Autor (i): Anthony Olugbenga ADARAMOLA, Peter Akinyemi KAYODE
JEL: E52, G21.
Cuvinte cheie: Monetary Policy, Banks, Manufacturing Firms, PDOLS, Causality.
Monetary policy variables are theoretically expected to exert significant positive or negative effect on performance of the capital market. Most empirical studies on the relationship between monetary policy and stock prices in Nigeria have not taken cognizance of the fact that the relationship can be sector-sensitive. This study was conducted to examine effect of monetary policy on stock prices of listed firms in Nigeria from a two-sector comparative perspective: banks and manufacturing.

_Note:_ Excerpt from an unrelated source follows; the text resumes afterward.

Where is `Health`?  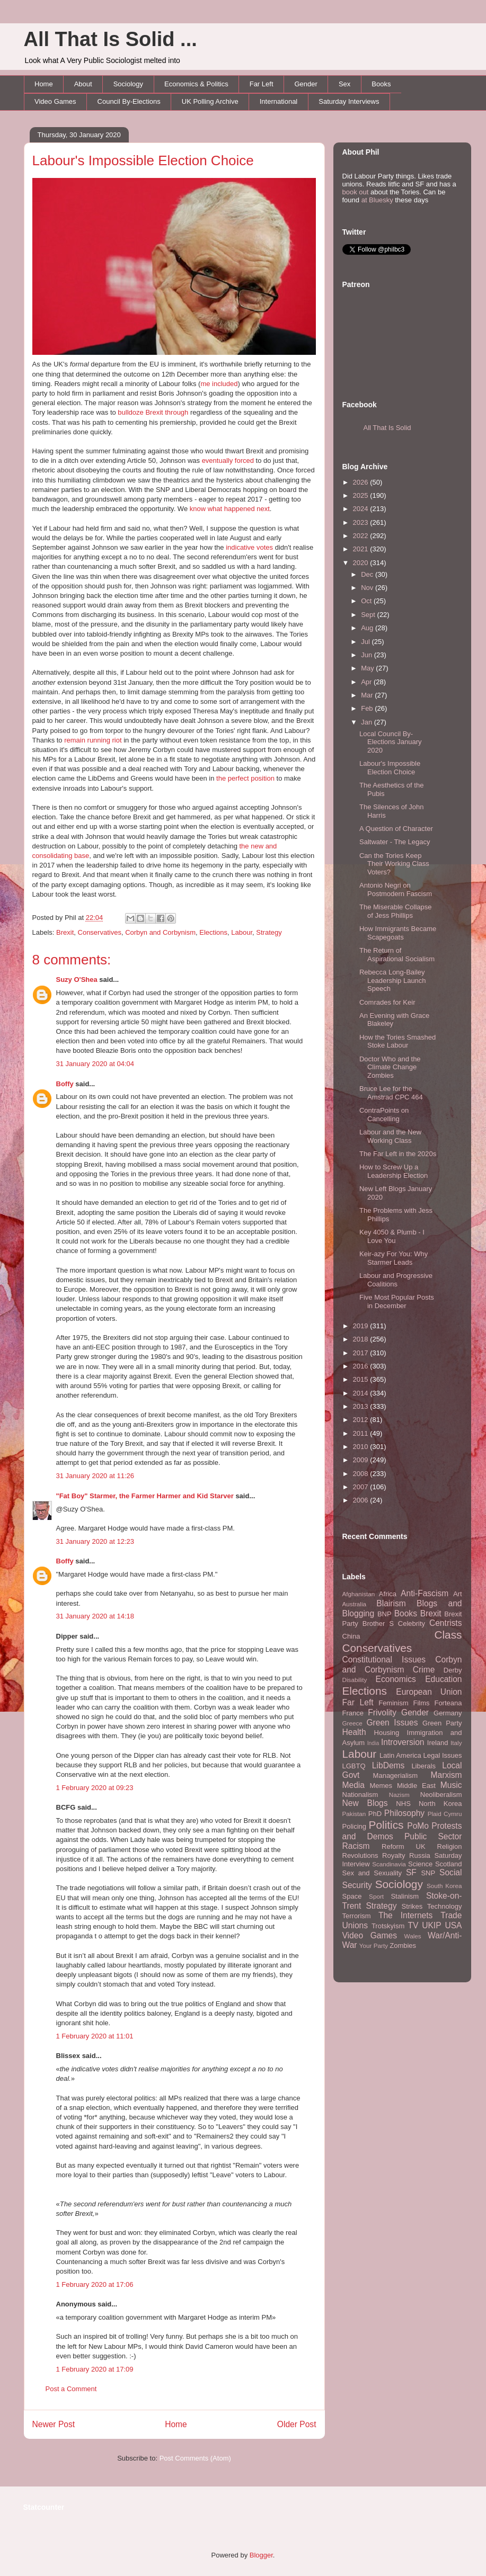 Health is located at coordinates (354, 1732).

Specifically, the study examined effects of seven selected monetary variables on stock prices of 15 banks and 15 manufacturing firms listed on the Nigerian Stock Exchange between Q1 of 2006 and Q4 of 2019. We employed panel dynamic ordinary least squares and panel causality models to analyze average quarterly stock price (STP) and monetary policy variables. We found that for banks, broad money supply (M2), monetary policy rate (MPR), exchange rate (EXCH) and interest on savings (SDR) significantly affect stock price negatively (p =0.0147; p =0.0000; p = 0.0110 and p = 0.0003 for the variables respectively). We also found that Treasury bill rate (TBR) significantly affects stock price positively (p = 0.0000) while cash reserve ratio (CRR) and lending rate (LDR) have insignificant effect on stock prices of banks. For manufacturing firms, MPR negatively and significantly affected stock prices (p=0.0110) but M2, Treasury bill rate, EXCH, LDR, CRR and SDR have insignificant effect on stock prices. All monetary policy variables except broad money supply have causal relationship with stock prices of banks but only exchange rate has causal relationship with with STP for manufacturing firms. We concluded that monetary policy significantly affects stock prices of Nigerian banks and manufacturing firms.. However, the effect is more pronounced in the banking industry than in manufacturing firms. It was also concluded that the effect of monetary policy on stock prices of banks is markedly different from that of manufacturing firms. The study recommended a disaggregated, sector sensitive monetary policy, a monetary policy re-appraisal and a reduction in monetary policy lags.